Une partie de chasse by Agnès Desarthe

Une partie de chasse by Agnès Desarthe

Auteur:Agnès Desarthe [Agnès Desarthe]
La langue: fra
Format: epub
Tags: roman
ISBN: 9782757835968
Éditeur: Editions de l'Olivier
Publié: 2012-07-10T22:00:00+00:00


— Et t’as pas trouvé ça bizarre, toi, ce prof, tout seul dans sa baraque ? D’où y sortait ce type-là ? Moi, j’aurais pas eu confiance. Quand même, merde, les écoles, c’est pas pour les chiens, c’est plus sérieux qu’un pédophile qui montre des bateaux de guerre à un gamin sans défense.

Dumestre n’a pas apprécié le chapitre concernant Hector. Pour lui, c’est louche.

— Et ça me dit toujours pas de quoi ta mère est morte, en plus. Oh, putain, j’ai le froid qui me remonte par le bide.

— Et tes pieds ?

— Me parle pas de mes pieds, compris ? Finis ta putain d’histoire et après on verra. J’ai cru entendre une sirène de pompiers. T’as pas entendu une sirène de pompiers ?

— Si, reconnaît Tristan sans ajouter qu’elle était lointaine et avait semblé s’éloigner encore davantage avant de s’éteindre dans le vacarme ambiant.

La lumière a tant baissé d’un coup qu’on se croirait au crépuscule. Pourtant c’est le milieu de l’après-midi. Bientôt l’heure du thé. Ils n’en boiront pas. Pas plus que de ce merveilleux café au goût de ferraille dégusté quelques heures plus tôt.

–Peretti aurait quand même pu nous laisser sa Thermos, grogne Dumestre.

— Dans l’état où on est, on aurait mieux profité de la piquette de Farnèse, répond Tristan dans une tentative maladroite de fraternisation virile.

Le seul fait de prononcer le mot « piquette » le met mal à l’aise. Il préférerait également désigner leur compagnon de chasse alcoolique par son prénom, mais il ne le connaît pas. Quand on ne l’appelle pas Farnèse, on l’appelle Titi. Titi pour Thierry sans doute. Mais si personne ne dit Thierry, alors… alors…
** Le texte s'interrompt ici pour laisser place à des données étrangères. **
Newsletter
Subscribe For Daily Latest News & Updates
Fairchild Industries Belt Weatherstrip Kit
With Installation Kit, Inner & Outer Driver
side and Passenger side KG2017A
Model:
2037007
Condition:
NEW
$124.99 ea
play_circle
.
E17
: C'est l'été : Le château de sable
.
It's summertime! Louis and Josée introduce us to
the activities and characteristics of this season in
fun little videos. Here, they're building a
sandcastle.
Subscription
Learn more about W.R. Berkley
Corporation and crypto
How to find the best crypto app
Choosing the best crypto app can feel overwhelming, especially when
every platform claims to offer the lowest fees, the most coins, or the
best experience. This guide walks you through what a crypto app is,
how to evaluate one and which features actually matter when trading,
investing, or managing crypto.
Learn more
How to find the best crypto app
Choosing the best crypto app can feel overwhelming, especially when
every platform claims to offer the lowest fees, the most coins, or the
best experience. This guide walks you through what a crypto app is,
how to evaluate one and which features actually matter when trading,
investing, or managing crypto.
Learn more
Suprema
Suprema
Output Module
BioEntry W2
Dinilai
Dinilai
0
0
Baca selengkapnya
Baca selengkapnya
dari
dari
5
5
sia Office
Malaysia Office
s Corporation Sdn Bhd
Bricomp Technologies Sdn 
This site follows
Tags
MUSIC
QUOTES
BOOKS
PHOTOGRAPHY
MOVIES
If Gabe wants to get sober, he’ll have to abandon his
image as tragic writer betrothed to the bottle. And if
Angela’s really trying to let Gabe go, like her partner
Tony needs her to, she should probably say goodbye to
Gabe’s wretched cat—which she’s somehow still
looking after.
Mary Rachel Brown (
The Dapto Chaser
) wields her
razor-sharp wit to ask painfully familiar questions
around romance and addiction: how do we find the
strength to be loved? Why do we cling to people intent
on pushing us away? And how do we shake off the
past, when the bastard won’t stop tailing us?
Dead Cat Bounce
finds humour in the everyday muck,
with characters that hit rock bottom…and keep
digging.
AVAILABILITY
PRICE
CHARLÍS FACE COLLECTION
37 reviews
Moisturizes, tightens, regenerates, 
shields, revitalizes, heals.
— Te moque pas de Farnèse, dit Dumestre après un silence. C’est un pauvre garçon. Avant il était vif. Il travaillait comme couvreur. L’amour du travail bien fait, il l’avait. Faut beaucoup d’équilibre dans ce métier, beaucoup de calme. Farnèse, on l’appelait le funambule. Il dansait au sommet des toits, jamais encordé, même pour la réfection de l’église où ça culminait à des quinze, vingt mètres. Jamais un casque. Juste une drôle de paire de chaussons de plongée, pas orthodoxes. Tu vois ce que je veux dire. Personne dans le métier en a des comme ça. Les gars, y sont en croquenots. Et lui – c’est là qu’on voit que c’était un original –, il faisait ça en pantoufles de caoutchouc. D’ailleurs ce mot, là, qu’on dirait du grec ou du chinois, « orthodoxe », c’était un mot à lui. Il disait : C’est p’têt’ pas orthodoxe, mais ça marche !

« Il avait eu une histoire avec la directrice d’école alors qu’il était encore qu’un môme. La directrice, hein ? Pas l’institutrice. La directrice en personne, qui était une très belle femme. Lui, il devait avoir dans les dix-huit ans. La directrice était pas vieille, la trentaine. Mais bon, c’était l’amour impossible, quoi. Lui, y travaillait comme apprenti, chez Lamalle, le couvreur, mais il avait le goût des choses raffinées. On sait pas d’où ça vient ces bizarreries. Comme le pavot au bord des champs de blé.